Usaha budidaya mutiara di Labuan Bajo, Nusa Tenggara Timur.

"Dalam durasi waktu antara Januari hingga 8 Mei 2017 dikirim sebanyak 55,6 kg atau 36.367 pcs dengan harga setiap kilogram sebesar Rp300.000," kata Agus Priyantoro.
Kupang (Antara NTT) - Pengiriman hasil budidaya mutiara di beberapa lokasi di Labuan Bajo, Kabupaten Manggarai Barat, Nusa Tenggara Timur ke Jepang dan Australia melalui Denpasar dan Jakarta hingga awal Mei 2017 menghasilkan Rp16,6 miliar.

"Dalam durasi waktu antara Januari hingga 8 Mei 2017 dikirim sebanyak 55,6 kg atau 36.367 pcs dengan harga setiap kilogram sebesar Rp300.000," kata Penanggungjawab Stasiun Karantina Ikan Pengendalian Mutu dan Keamanan Perikanan Wilayah Kerja Labuan Bajo Agus Priyantoro ketika dihubungi Antara melalui telepon genggamnya dari Kupang, Jumat.

Menurut dia, pengiriman mutiara yang dibudidaya sejumlah perusahaan di Pulau Pungu, Wae Nepa dan Klumpang itu sudah dilakukan selama empat kali dalam tahun ini "Ya daerah tujuan ekspor adalah Jepang dan Australia, namun harus melalui Denpasar dan Jakarta," katanya.

Disebutkannya ada tiga perusahaan yang melakukan budidaya mutiara secara besar-besaran di tiga titik wilayah Labuan Bajo itu, masing-masing PT Cendana Indo Pearl, PT NTT Kuri Pearl dan PT Tiara Indo Pearl.

Meskipun aktivitas pembudidayaan mutiara itu memberi dampak baik bagi perluasan tenaga kerja serta peningkatan ekonomi masyarakat dan tentu pemasukan bagi daerah, seluruh aktivitas selalu mendapat pengawasan dari Karatina Ikan.

Lembaga pengawas tersebut ditunjuk untuk melakukan pengawasan terhadap pemanfaatan seluruh sumber daya laut dan perikanan yang ada, termasuk pengiriman hasil budidaya untuk tujuan ekspor.

Agus Priyantoro mengatakan Stasiun Karantina Ikan Wilayah Kerja Labuan Bajo akan terus melakukan sosialiasi kepada perusahaan atau eksportir mutiara untuk bekerja sesuai petunjuk dan aturan yang berlaku.

"Koordinasi kita libatkan pihak Bandara Komodo, Dinas Perikanan setempat, WWF, Kepolisisan serta TNI AL serta masyarakat. kami berharap jika ditemukan ada pelanggaran segera diinformasikan untuk dilakukan penindakan," kata Agus.

Sementara itu, Kepala Stasiun Karantina Ikan Pengendalian Mutu dan Keamanan Hasil Perikanan (SKIPM) Bima, Arsal berharap semua perusahaan eksportir mutiara di wilayah kerja Bima yang membawahi Labuan Bajo itu bisa menaati seluruh prosedur yang berlaku.

Hal ini diharapkan agar aktivitas pengiriman yang dilakukan harus menggunakan dokumen sehingga tidak merugikan para eksportir tersebut. 

"Kalau tanpa dokumen ya risikonya pasti ditahan.
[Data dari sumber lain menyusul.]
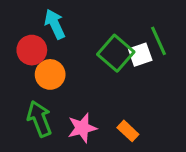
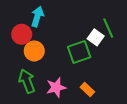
cyan arrow: (55, 24) -> (37, 17), turned 42
green square: (116, 53) -> (79, 52), moved, turned 30
white square: (140, 55) -> (96, 37), turned -35

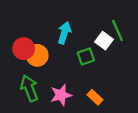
cyan arrow: (37, 17) -> (64, 33), moved
red circle: (22, 34) -> (24, 49), moved
green square: (79, 52) -> (86, 56), size x0.7

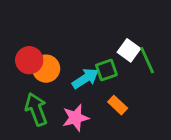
green line: (118, 30) -> (147, 60), moved
cyan arrow: (64, 33) -> (85, 78), moved, turned 40
orange rectangle: (95, 97) -> (118, 105), moved

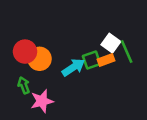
orange rectangle: (118, 105) -> (106, 60), moved, turned -63
green arrow: (36, 109) -> (24, 85), moved, size x0.6
pink star: (76, 118) -> (42, 101), moved

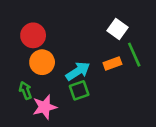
white square: (111, 43) -> (118, 29), moved
red circle: (25, 52) -> (33, 35), moved
green square: (92, 60) -> (79, 90), moved

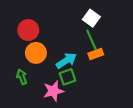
white square: (118, 29) -> (91, 18), moved
green line: (134, 55) -> (91, 40), moved
pink star: (45, 107) -> (53, 91), moved

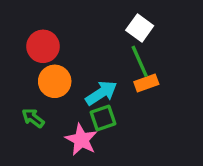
green arrow: (22, 77) -> (33, 118), turned -32
pink star: (53, 91) -> (81, 140), turned -30

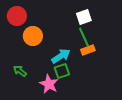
white square: (140, 28) -> (84, 17), turned 35
red circle: (43, 46) -> (17, 16), moved
orange circle: (55, 81) -> (33, 36), moved

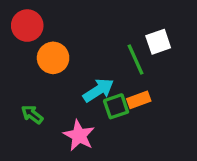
white square: (84, 17) -> (158, 42), moved
orange rectangle: (88, 50) -> (139, 100), moved
green square: (62, 71) -> (116, 106), moved

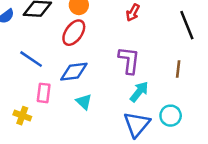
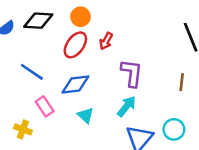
red arrow: (133, 13) -> (106, 41), moved
cyan arrow: (139, 92) -> (127, 106), moved
pink rectangle: (44, 93) -> (45, 106), turned -42

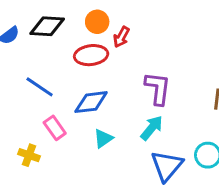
red arrow: (106, 41) -> (121, 37), moved
red ellipse: (75, 45) -> (91, 55), turned 48
cyan triangle: (86, 115) -> (103, 138), turned 42

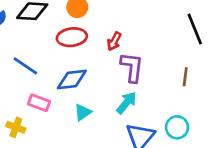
red arrow: (121, 37) -> (114, 41), moved
pink rectangle: (55, 128) -> (39, 103), turned -35

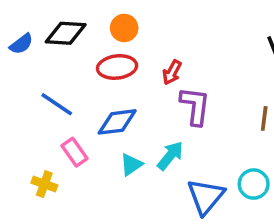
pink rectangle: (39, 103) -> (74, 152), turned 35
cyan arrow: (126, 103) -> (170, 156), moved

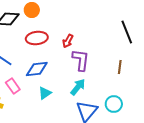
orange circle: (124, 28) -> (32, 10), moved
cyan arrow: (170, 156) -> (78, 87), moved

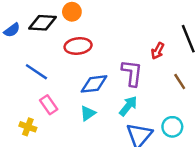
red arrow: (68, 41) -> (158, 51), moved
brown line: (120, 67) -> (180, 82), turned -40
blue diamond: (37, 69) -> (94, 84), moved

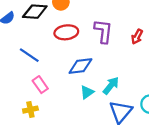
purple L-shape: (132, 73) -> (103, 31), moved
cyan triangle: (88, 113) -> (87, 92), moved
yellow cross: (28, 127) -> (30, 110), moved, turned -32

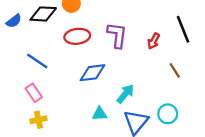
pink rectangle: (40, 85) -> (34, 93), moved
cyan triangle: (87, 92) -> (100, 114), moved, turned 32

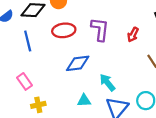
blue line: (37, 61) -> (28, 41), moved, turned 42
cyan arrow: (125, 94) -> (107, 83), turned -78
yellow cross: (38, 120) -> (38, 105), moved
Karena itu kami selalu beri penyadaran dan peringatan agar bekerja sesuai prosedur," kata Arsal.

Menurut dia, kegiatan lalu lintas pengiriman komoditas mutiara sangat menggairahkan di pasaran karena Indonesia memiliki potensi yang cukup menjanjikan.

Secara alami Indonesia menjadi salah satu negara penghasil 70 persen sampai 90 persen South Sea Pearl sehingga menjadi lirikan para pengumpul mutiara dunia. Karena itu penting dilakukan pengawasan ketat.

Pemerintah dalam hal ini Karatina Ikan tidak akan segan-segan memberi rekomendasi pencabutan izin usaha jika perusahaan atau eksportir melakukan pelanggaran dengan mengirim secara ilegal atau tanpa dokumen sebagaimana yang diwajibkan oleh aturan yang ada.

"Kalau dijual ilegal tanpa dokumen maka akan menurunkan nilai jual semestinya dan akan berpengaruh kepada penghasilannya," katanya.